DANVILLE — Changing times and — specifically — changing attitudes among today’s youths and parents are among the biggest hurdles for the Boy Scouts of America as it tries to teach important skills to today’s children and teenagers.
The Boy Scouts of America will mark its 102nd year in existence on Saturday and through that time the organization has seen a variety of attitudes stemming from the nation’s youth through each decade.
Throughout that time, however, their interest in some of the most basic lessons the Boy Scouts offers has remained the same, according to a local scout leader.
“A lot of their interests haven’t changed,” said Prairielands Council Scout Executive Tim Manard. “Kids are still looking for leadership training, to be good leaders and good citizens.
“They’re looking to enjoy the outdoors and learn some the things scouting offers — first aid and citizenships that the merit badges offer” said Manard, who has been scout executive for the last 16 years.
The Prairielands Council was created in 1991 as the merger of Danville and Champaign factions.
The Prairielands Council covers a total of seven Illinois counties: Vermilion, Champaign, the southern part of Ford, Iroquois, Douglas and Piatt counties and the northern part of Edgar County. In addition, Fountain County and Vermillion County in Indiana also are covered.
According to Manard, it’s not a lack of interest that Boy Scouts now faces in bringing in new members. It’s a problem of too many interests.
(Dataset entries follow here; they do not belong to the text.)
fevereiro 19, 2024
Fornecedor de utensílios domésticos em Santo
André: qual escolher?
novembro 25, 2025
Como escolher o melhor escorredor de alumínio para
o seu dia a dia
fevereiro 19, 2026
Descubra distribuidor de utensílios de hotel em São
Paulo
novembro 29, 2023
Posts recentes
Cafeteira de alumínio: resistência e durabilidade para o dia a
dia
“From a challenge standpoint, the business of families has become a challenge,” he said. “Families are doing much, much more and kids are doing more sooner.”
The multitude of potential activities makes it more difficult for packs and troops to find a niche in a potential scout’s busy schedule. Manard said it’s up to the Boy Scouts of America and the Prairielands Council to “tell our story better.”